Agricultural Ecology Program: Understanding sources and sinks of
nutrients and sediment in the upper Susquehanna River basin
The Chesapeake Bay estuary is suffering from excessive nutrient and sediment inputs. Improving nutrient and erosion controls in the watershed of the Susquehanna River, the largest river entering the Bay, is one way to improve the health of the Bay itself. New York is committed to reduce the impact of its part of the Susquehanna River watershed on the Bay. This project is designed to aid this effort with a better understanding of sources and sinks of nitrogen (N), phosphorus (P), and sediments in the New York portion of the Susquehanna River basin.

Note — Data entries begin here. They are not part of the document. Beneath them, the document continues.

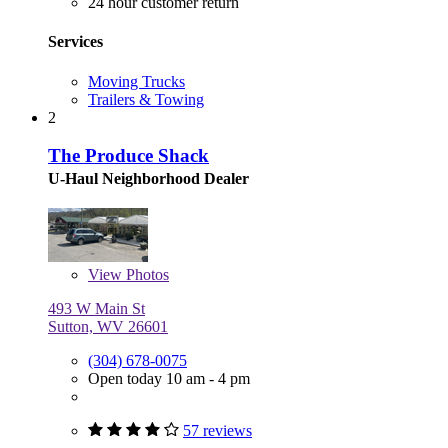
24 hour customer return
Services
Moving Trucks
Trailers & Towing
2
The Produce Shack
U-Haul Neighborhood Dealer
View
Photos
493 W Main St
Sutton, WV 26601
(304) 678-0075
Open today 10 am - 4 pm
57 reviews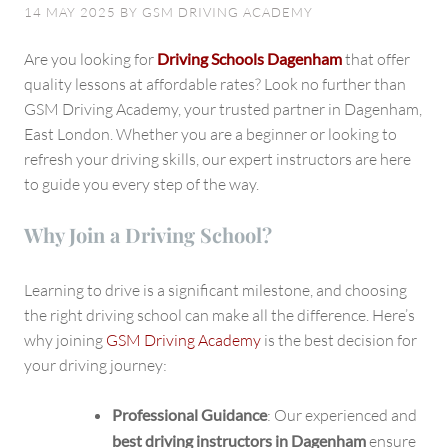
in
14 MAY 2025
BY
GSM DRIVING ACADEMY
Dagenham,
East
Are you looking for
Driving Schools Dagenham
that offer
London
quality lessons at affordable rates? Look no further than
GSM Driving Academy, your trusted partner in Dagenham,
East London. Whether you are a beginner or looking to
refresh your driving skills, our expert instructors are here
to guide you every step of the way.
Why Join a Driving School?
Learning to drive is a significant milestone, and choosing
the right driving school can make all the difference. Here’s
why joining
GSM Driving Academy
is the best decision for
your driving journey:
Professional Guidance
: Our experienced and
best driving instructors in Dagenham
ensure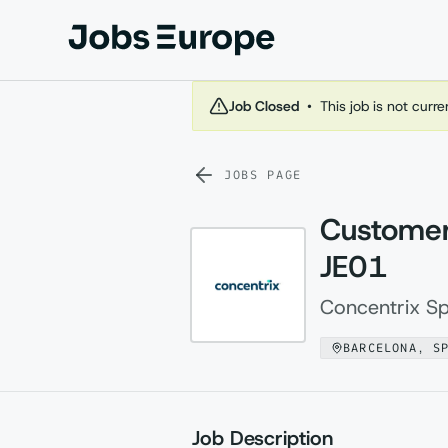
Jobs Europe
Job Closed
•
This job is not curr
JOBS PAGE
Customer
JE01
Concentrix Sp
BARCELONA, S
Job Description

- Improve estimates of the magnitudes of biogeochemical fluxes of N, P, and sediments from the New York portion of the Susquehanna River basin into the Susquehanna, and ultimately to the impaired Chesapeake Bay;
- Assess controls on nutrient pollution, particularly N, in rural landscapes with a mixture of forested and agricultural land uses
- Evaluate the importance of agricultural sources of nutrient pollution in the context of all sources in the watershed
- Assess the effects of climate variability and climate change on fluxes of N, P, and sediment from the rural landscape
- N is the primary focus, both because it is the primary pollution problem in coastal systems such as Chesapeake Bay, and because sources and sinks of P are better understood. Nonetheless, much can be gained from simultaneous study of the dynamics of N, P, and sediments.

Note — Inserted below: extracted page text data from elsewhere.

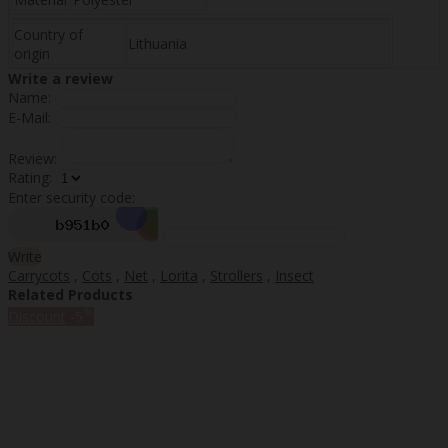
Country of
Lithuania
origin
Write a review
Name:
E-Mail:
Review:
Rating:
Enter security code:
Write
Carrycots
,
Cots
,
Net
,
Lorita
,
Strollers
,
Insect
Related Products
%
Discount
-5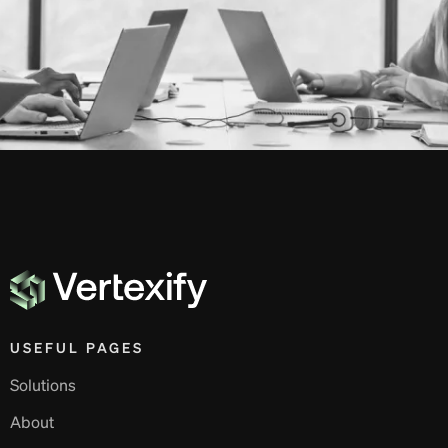
USEFUL PAGES
Solutions
About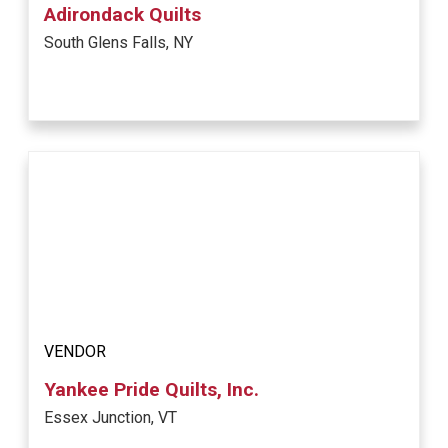
Adirondack Quilts
South Glens Falls, NY
VENDOR
Yankee Pride Quilts, Inc.
Essex Junction, VT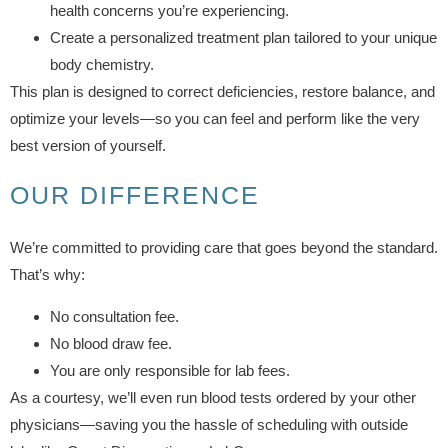
health concerns you’re experiencing.
Create a personalized treatment plan tailored to your unique
body chemistry.
This plan is designed to correct deficiencies, restore balance, and
optimize your levels—so you can feel and perform like the very
best version of yourself.
OUR DIFFERENCE
We’re committed to providing care that goes beyond the standard.
That’s why:
No consultation fee.
No blood draw fee.
You are only responsible for lab fees.
As a courtesy, we’ll even run blood tests ordered by your other
physicians—saving you the hassle of scheduling with outside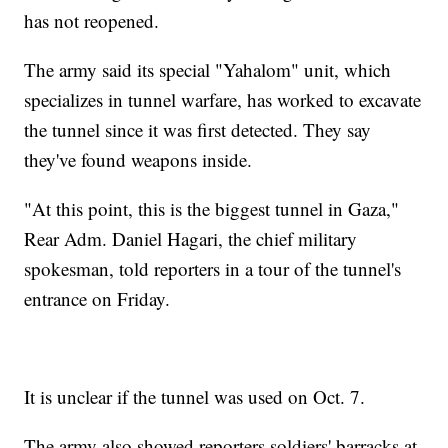
has not reopened.
The army said its special "Yahalom" unit, which
specializes in tunnel warfare, has worked to excavate
the tunnel since it was first detected. They say
they've found weapons inside.
"At this point, this is the biggest tunnel in Gaza,"
Rear Adm. Daniel Hagari, the chief military
spokesman, told reporters in a tour of the tunnel's
entrance on Friday.
It is unclear if the tunnel was used on Oct. 7.
The army also showed reporters soldiers' barracks at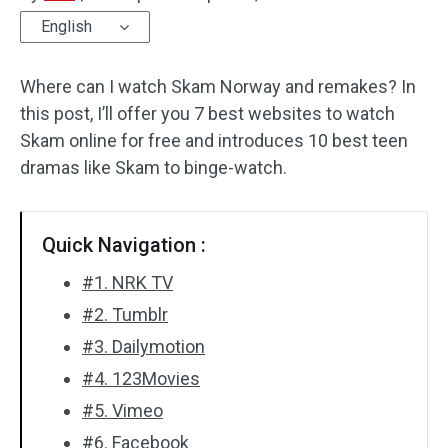
English
Audio Effects
Where can I watch Skam Norway and remakes? In
Text/Elements
this post, I’ll offer you 7 best websites to watch
Video Effects
Skam online for free and introduces 10 best teen
dramas like Skam to binge-watch.
Video Color
Rotate/Flip
Quick Navigation :
Batch Processing
#1. NRK TV
#2. Tumblr
No Watermark
#3. Dailymotion
#4. 123Movies
#5. Vimeo
#6. Facebook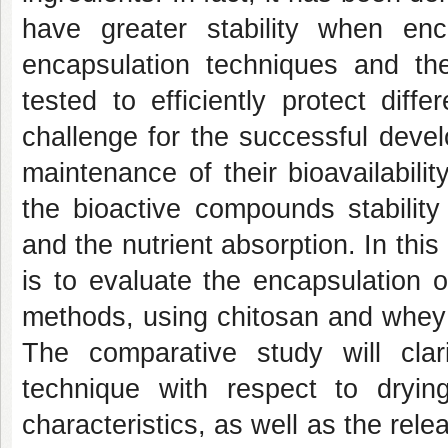
have greater stability when enc
encapsulation techniques and th
tested to efficiently protect diffe
challenge for the successful deve
maintenance of their bioavailabili
the bioactive compounds stability 
and the nutrient absorption. In this
is to evaluate the encapsulation 
methods, using chitosan and whey p
The comparative study will cla
technique with respect to drying/
characteristics, as well as the re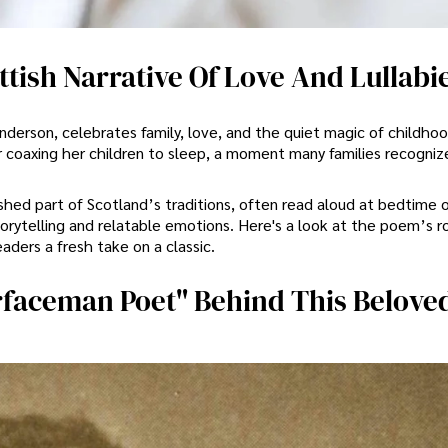
tish Narrative Of Love And Lullabi
derson, celebrates family, love, and the quiet magic of childhoo
er coaxing her children to sleep, a moment many families recogniz
hed part of Scotland’s traditions, often read aloud at bedtime o
torytelling and relatable emotions. Here's a look at the poem’s r
eaders a fresh take on a classic.
faceman Poet" Behind This Belove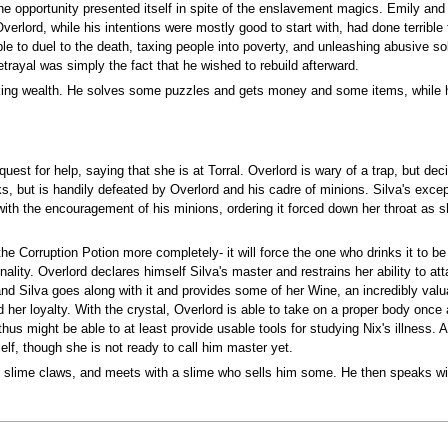
he opportunity presented itself in spite of the enslavement magics. Emily and
Overlord, while his intentions were mostly good to start with, had done terrib
e to duel to the death, taxing people into poverty, and unleashing abusive so
trayal was simply the fact that he wished to rebuild afterward.
eking wealth. He solves some puzzles and gets money and some items, while h
quest for help, saying that she is at Torral. Overlord is wary of a trap, but d
s, but is handily defeated by Overlord and his cadre of minions. Silva's except
ith the encouragement of his minions, ordering it forced down her throat as s
 the Corruption Potion more completely- it will force the one who drinks it to 
nality. Overlord declares himself Silva's master and restrains her ability to at
and Silva goes along with it and provides some of her Wine, an incredibly val
 her loyalty. With the crystal, Overlord is able to take on a proper body onc
s might be able to at least provide usable tools for studying Nix's illness. A 
elf, though she is not ready to call him master yet.
f slime claws, and meets with a slime who sells him some. He then speaks wi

- Expanded agricultural ecology research at the Harford Agricultural Teaching and Research Center
- Expanded atmospheric deposition research at the Connecticut Hill site
- Integrated modeling of nutrient and sediment sources and sinks across spatial scales (watershed, landscape, farm, field, plot, micro-scale)
- Creative field or laboratory studies via grants to Cornell researchers
- Identification and comparison of management options for New York to meet its Chesapeake Bay Program goals
- Insights for sustainable agriculture in the northeastern U.S.